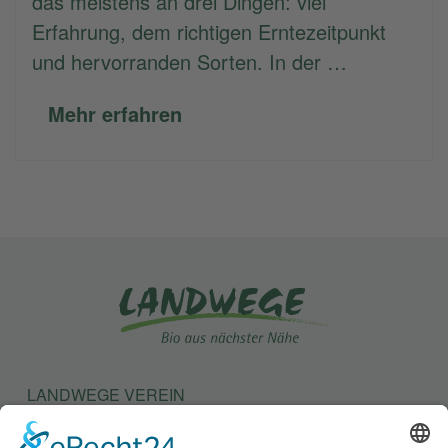
das meistens an drei Dingen: viel
Erfahrung, dem richtigen Erntezeitpunkt
und hervorranden Sorten. In der …
Mehr erfahren
LANDWEGE VEREIN
LANDWEGE STIFTUNG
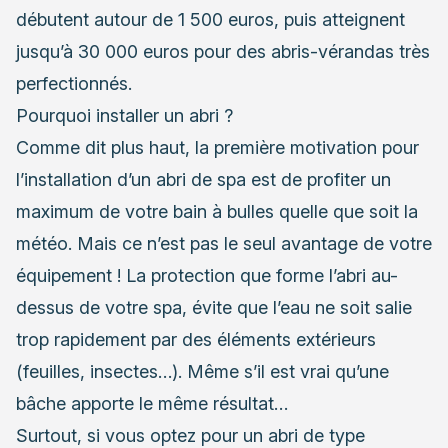
débutent autour de 1 500 euros, puis atteignent
jusqu’à 30 000 euros pour des abris-vérandas très
perfectionnés.
Pourquoi installer un abri ?
Comme dit plus haut, la première motivation pour
l’installation d’un abri de spa est de profiter un
maximum de votre bain à bulles quelle que soit la
météo. Mais ce n’est pas le seul avantage de votre
équipement ! La protection que forme l’abri au-
dessus de votre spa, évite que l’eau ne soit salie
trop rapidement par des éléments extérieurs
(feuilles, insectes…). Même s’il est vrai qu’
une
bâche
apporte le même résultat…
Surtout, si vous optez pour un abri de type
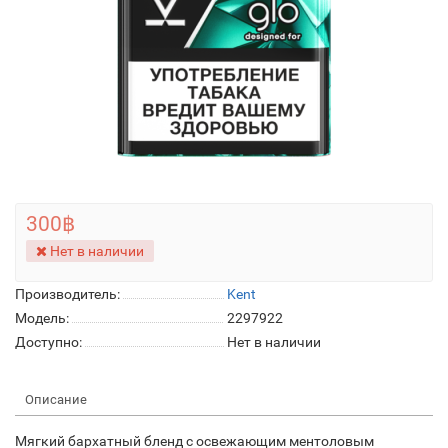
300฿
Нет в наличии
Производитель:
Kent
Модель:
2297922
Доступно:
Нет в наличии
Описание
Мягкий бархатный бленд с освежающим ментоловым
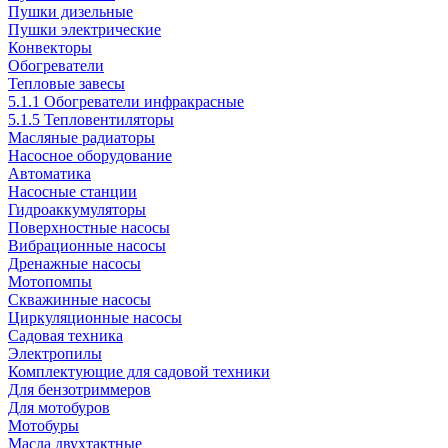
Пушки дизельные
Пушки электрические
Конвекторы
Обогреватели
Тепловые завесы
5.1.1 Обогреватели инфракрасные
5.1.5 Тепловентиляторы
Масляные радиаторы
Насосное оборудование
Автоматика
Насосные станции
Гидроаккумуляторы
Поверхностные насосы
Вибрационные насосы
Дренажные насосы
Мотопомпы
Скважинные насосы
Циркуляционные насосы
Садовая техника
Электропилы
Комплектующие для садовой техники
Для бензотриммеров
Для мотобуров
Мотобуры
Масла двухтактные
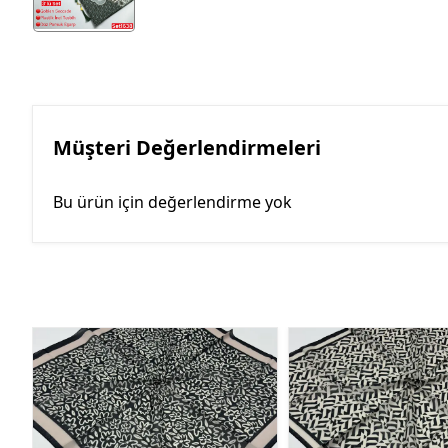
Müşteri Değerlendirmeleri
Bu ürün için değerlendirme yok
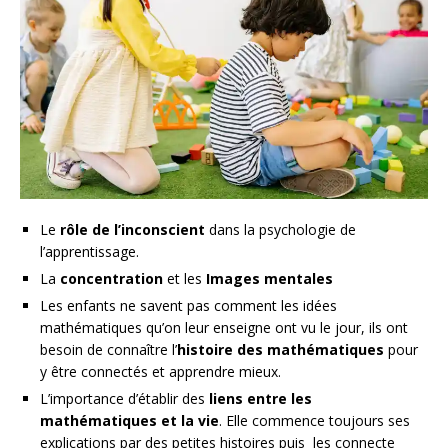
Le
rôle de l’inconscient
dans la psychologie de
l’apprentissage.
La
concentration
et les
Images mentales
Les enfants ne savent pas comment les idées
mathématiques qu’on leur enseigne ont vu le jour, ils ont
besoin de connaître l’
histoire des mathématiques
pour
y être connectés et apprendre mieux.
L’importance d’établir des
liens entre les
mathématiques et la vie
. Elle commence toujours ses
explications par des petites histoires puis les connecte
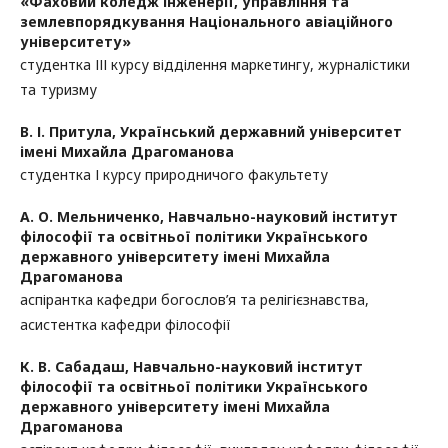
«Фаховий коледж інженерії, управління та
землевпорядкування Національного авіаційного
університету»
студентка ІІІ курсу відділення маркетингу, журналістики
та туризму
В. І. Притула,
Український державний університет
імені Михайла Драгоманова
студентка І курсу природничого факультету
А. О. Мельниченко,
Навчально-науковий інститут
філософії та освітньої політики Українського
державного університету імені Михайла
Драгоманова
аспірантка кафедри богослов’я та релігієзнавства,
асистентка кафедри філософії
К. В. Сабадаш,
Навчально-науковий інститут
філософії та освітньої політики Українського
державного університету імені Михайла
Драгоманова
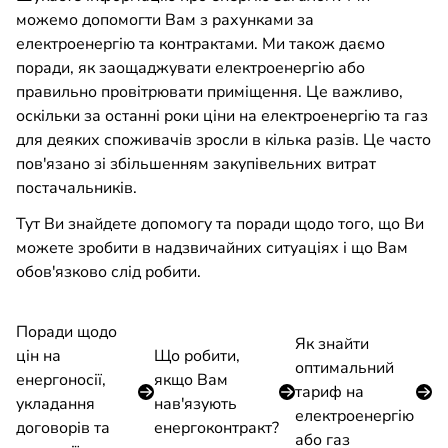
можемо допомогти Вам з рахунками за
електроенергію та контрактами. Ми також даємо
поради, як заощаджувати електроенергію або
правильно провітрювати приміщення. Це важливо,
оскільки за останні роки ціни на електроенергію та газ
для деяких споживачів зросли в кілька разів. Це часто
пов'язано зі збільшенням закупівельних витрат
постачальників.
Тут Ви знайдете допомогу та поради щодо того, що Ви
можете зробити в надзвичайних ситуаціях і що Вам
обов'язково слід робити.
Поради щодо
Як знайти
цін на
Що робити,
оптимальний
енергоносії,
якщо Вам
тариф на
укладання
нав'язують
електроенергію
договорів та
енергоконтракт?
або газ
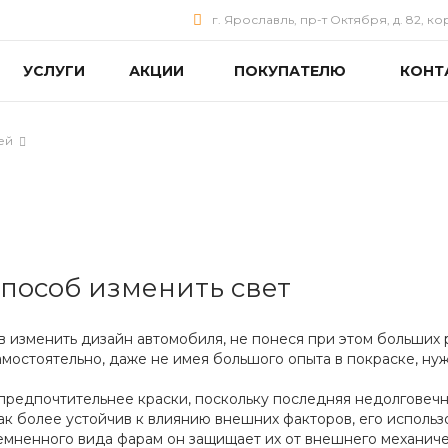
г. Ярославль, пр-т Октября, д. 82, ко
УСЛУГИ
АКЦИИ
ПОКУПАТЕЛЮ
КОНТ
ей
пособ изменить свет
 изменить дизайн автомобиля, не понеся при этом больших 
амостоятельно, даже не имея большого опыта в покраске, ну
 предпочтительнее краски, поскольку последняя недолговечн
Лак более устойчив к влиянию внешних факторов, его исполь
емненного вида фарам он защищает их от внешнего механиче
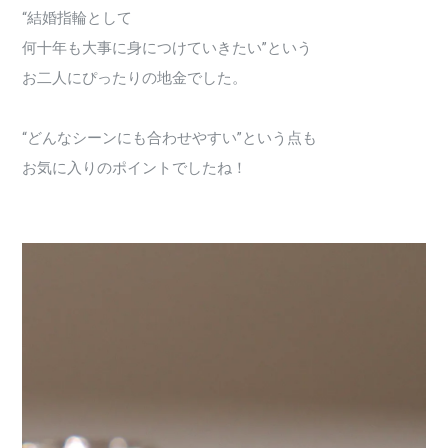
“結婚指輪として
何十年も大事に身につけていきたい”という
お二人にぴったりの地金でした。
“どんなシーンにも合わせやすい”という点も
お気に入りのポイントでしたね！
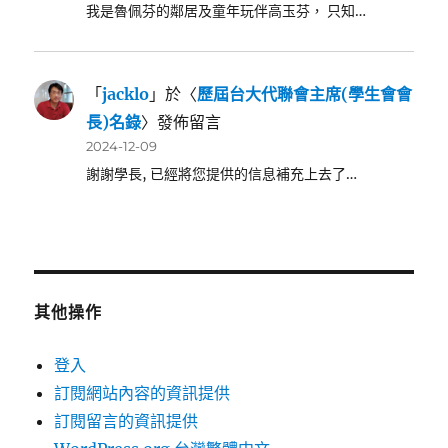
我是魯佩芬的鄰居及童年玩伴高玉芬， 只知…
「
jacklo
」於〈
歷屆台大代聯會主席(學生會會
長)名錄
〉發佈留言
2024-12-09
謝謝學長, 已經將您提供的信息補充上去了…
其他操作
登入
訂閱網站內容的資訊提供
訂閱留言的資訊提供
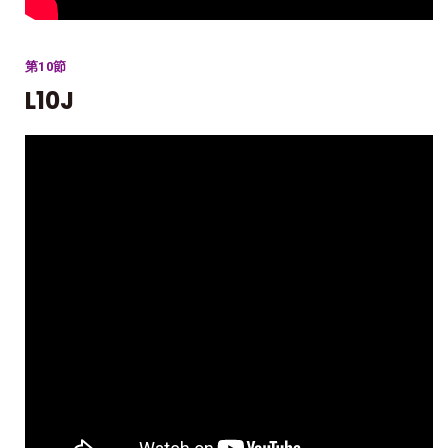
第10節
L10J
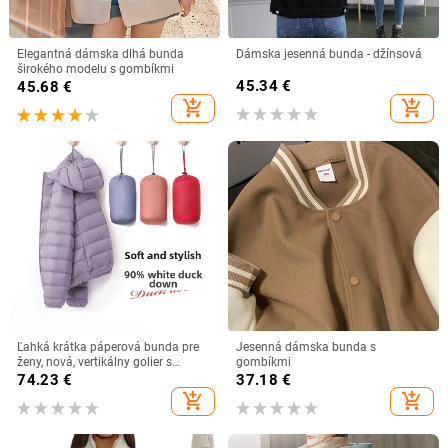
Elegantná dámska dlhá bunda
Dámska jesenná bunda - džínsová
širokého modelu s gombíkmi
45.34
€
45.68
€
add_shopping_cart
add_shopping_cart
Ľahká krátka páperová bunda pre
Jesenná dámska bunda s
ženy, nová, vertikálny golier s
gombíkmi
kapucňou, plus veľkosť 90, biela
74.23
€
37.18
€
páperová módna zimná bunda
add_shopping_cart
add_shopping_cart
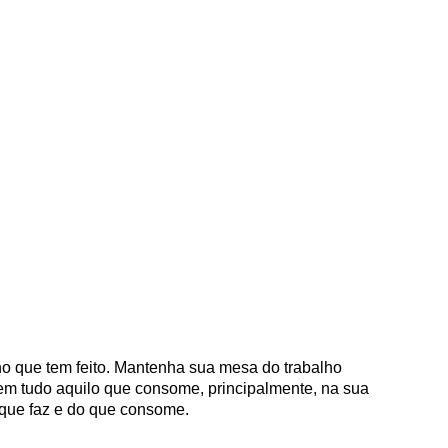
no que tem feito. Mantenha sua mesa do trabalho
em tudo aquilo que consome, principalmente, na sua
 que faz e do que consome.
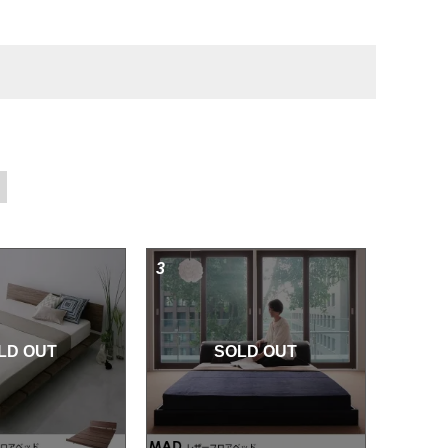
3
LD OUT
SOLD OUT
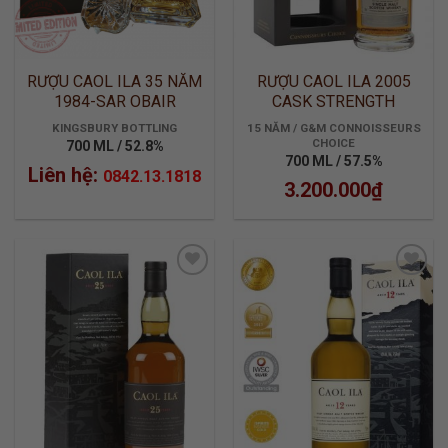
RƯỢU CAOL ILA 35 NĂM
RƯỢU CAOL ILA 2005
1984-SAR OBAIR
CASK STRENGTH
KINGSBURY
KINGSBURY BOTTLING
15 NĂM / G&M CONNOISSEURS
CHOICE
700 ML / 52.8%
700 ML / 57.5%
Liên hệ:
0842.13.1818
3.200.000
₫
ADD TO
ADD TO
WISHLIST
WISHLIST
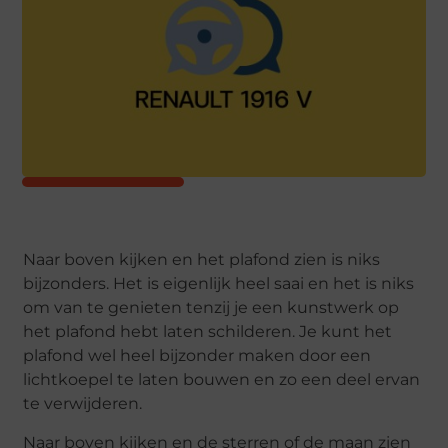
Naar boven kijken en het plafond zien is niks
bijzonders. Het is eigenlijk heel saai en het is niks
om van te genieten tenzij je een kunstwerk op
het plafond hebt laten schilderen. Je kunt het
plafond wel heel bijzonder maken door een
lichtkoepel te laten bouwen en zo een deel ervan
te verwijderen.
Naar boven kijken en de sterren of de maan zien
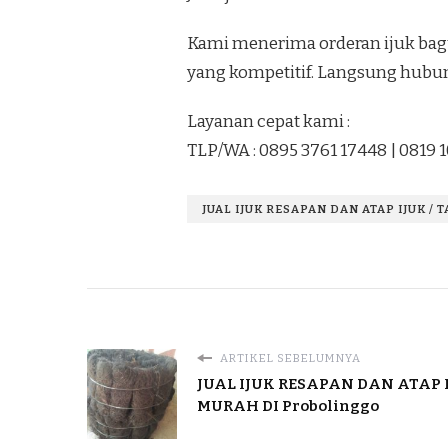
Kami menerima orderan ijuk bagu
yang kompetitif. Langsung hubun
Layanan cepat kami :
TLP/WA : 0895 3761 17448 | 0819 
JUAL IJUK RESAPAN DAN ATAP IJUK / 
ARTIKEL SEBELUMNYA
JUAL IJUK RESAPAN DAN ATAP 
MURAH DI Probolinggo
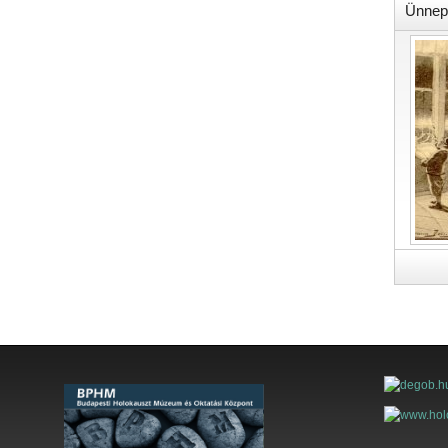
Ünnep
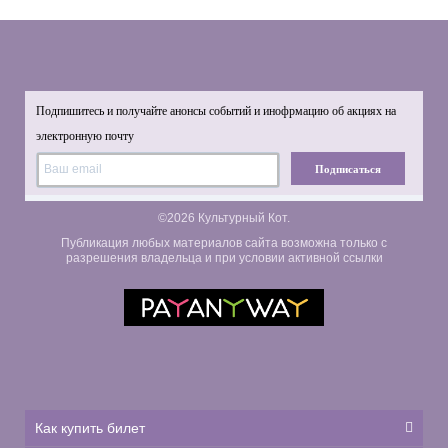
Подпишитесь и получайте анонсы событий и инофрмацию об акциях на
электронную почту
Подписаться
©2026 Культурный Кот.
Публикация любых материалов сайта возможна только с
разрешения владельца и при условии активной ссылки
Как купить билет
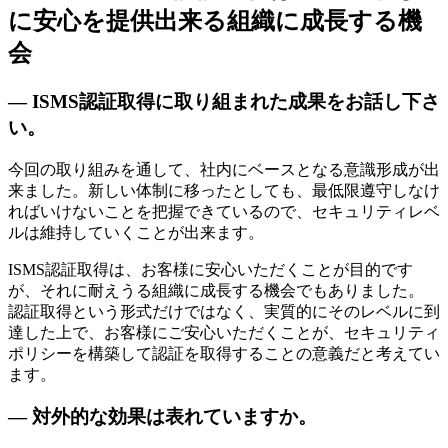
に安心を提供出来る組織に成長する機
会
— ISMS認証取得に取り組まれた成果をお話し下さ
い。
今回の取り組みを通して、社内にベースとなる意識形成が出
来ました。新しい体制に移ったとしても、最低限遵守しなけ
ればいけないことを把握できているので、セキュリティレベ
ルは維持していくことが出来ます。
ISMS認証取得は、お客様に安心いただくことが目的です
が、それに耐えうる組織に成長する機会でもありました。
認証取得という形式だけではなく、実質的にそのレベルに到
達した上で、お客様にご安心いただくことが、セキュリティ
ポリシーを構築して認証を取得することの意義だと考えてい
ます。
— 対外的な効果は表れていますか。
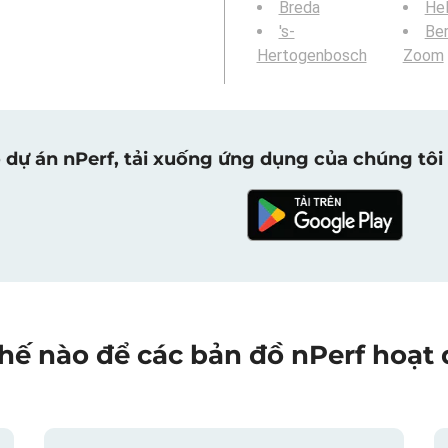
Breda
He
's-
Be
Hertogenbosch
Zoom
 dự án nPerf, tải xuống ứng dụng của chúng tôi 
hế nào để các bản đồ nPerf hoạt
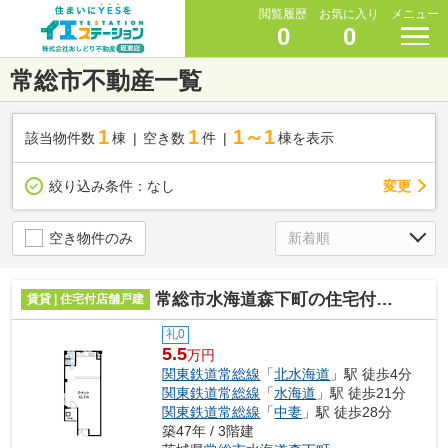
閲覧履歴
お気に入り
メニュー
0
0
常総市不動産一覧
1
1
1～1
該当物件数
棟
空き数
件
棟を表示
変更
絞り込み条件：
なし
空き物件のみ
常総市水海道森下町の住宅付店舗戸建
賃貸 | 住宅付店舗戸建
礼0
5.5
万円
関東鉄道常総線
「
北水海道
」駅 徒歩4分
関東鉄道常総線
「
水海道
」駅 徒歩21分
関東鉄道常総線
「
中妻
」駅 徒歩28分
築47年 / 3階建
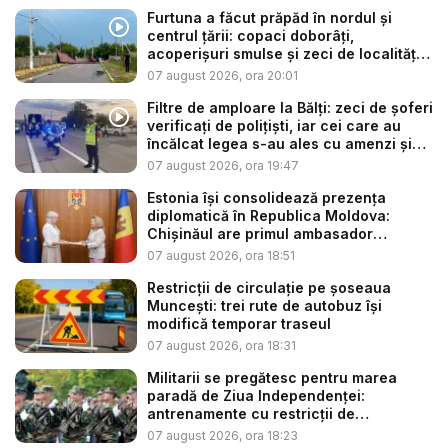
Furtuna a făcut prăpăd în nordul și
centrul țării: copaci doborâți,
acoperișuri smulse și zeci de localități
...
07 august 2026, ora 20:01
Filtre de amploare la Bălți: zeci de șoferi
verificați de polițiști, iar cei care au
încălcat legea s-au ales cu amenzi și
s...
07 august 2026, ora 19:47
Estonia își consolidează prezența
diplomatică în Republica Moldova:
Chișinăul are primul ambasador
estonia...
07 august 2026, ora 18:51
Restricții de circulație pe șoseaua
Muncești: trei rute de autobuz își
modifică temporar traseul
07 august 2026, ora 18:31
Militarii se pregătesc pentru marea
paradă de Ziua Independenței:
antrenamente cu restricții de
circulație...
07 august 2026, ora 18:23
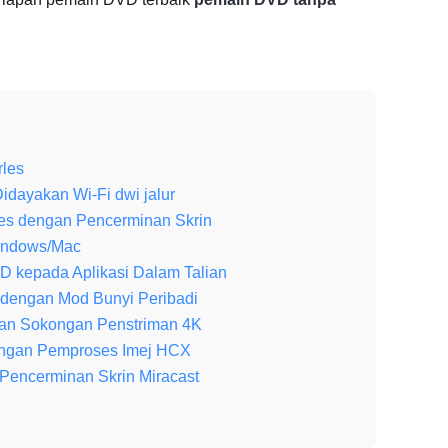
les
dayakan Wi-Fi dwi jalur
s dengan Pencerminan Skrin
Windows/Mac
 kepada Aplikasi Dalam Talian
 dengan Mod Bunyi Peribadi
an Sokongan Penstriman 4K
ngan Pemproses Imej HCX
encerminan Skrin Miracast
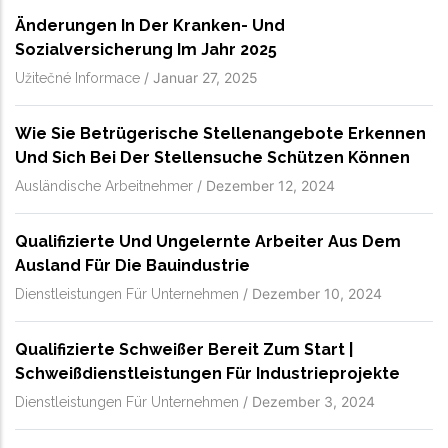
Änderungen In Der Kranken- Und
Sozialversicherung Im Jahr 2025
/
Januar 27, 2025
Užitečné Informace
Wie Sie Betrügerische Stellenangebote Erkennen
Und Sich Bei Der Stellensuche Schützen Können
/
Dezember 12, 2024
Ausländische Arbeitnehmer
Qualifizierte Und Ungelernte Arbeiter Aus Dem
Ausland Für Die Bauindustrie
/
Dezember 10, 2024
Dienstleistungen Für Unternehmen
Qualifizierte Schweißer Bereit Zum Start |
Schweißdienstleistungen Für Industrieprojekte
/
Dezember 3, 2024
Dienstleistungen Für Unternehmen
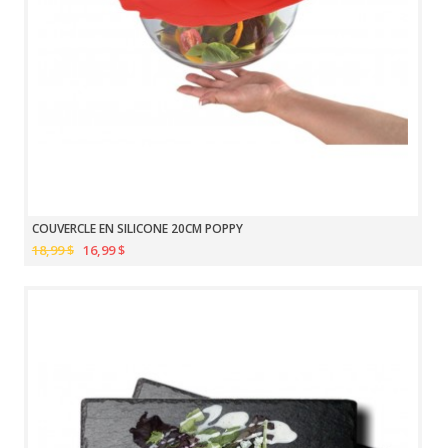
COUVERCLE EN SILICONE 20CM POPPY
18,99 $
16,99 $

• [Exercise aim]: Report the lines above that have the word "heel" in them.

• [Response for this exercise]:
bijzonders. Het is eigenlijk heel saai en het is niks
plafond wel heel bijzonder maken door een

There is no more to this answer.